● **EXERCISE DESCRIPTION**: Would you write out the entries below word for word, omitting the pictures?

[Page images and extracted text]
=======

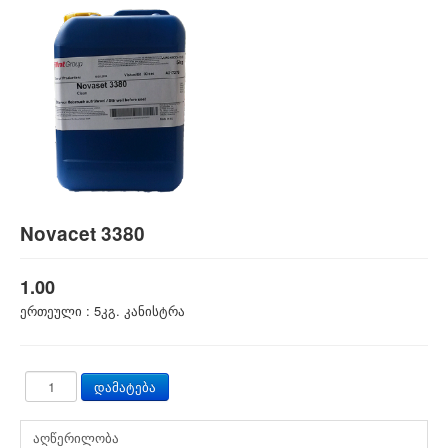
Novacet 3380
1.00
ერთეული :
5კგ. კანისტრა
აღწერილობა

=======

● **SOLVED PROBLEM**:
Novacet 3380
1.00
ერთეული :
5კგ. კანისტრა
აღწერილობა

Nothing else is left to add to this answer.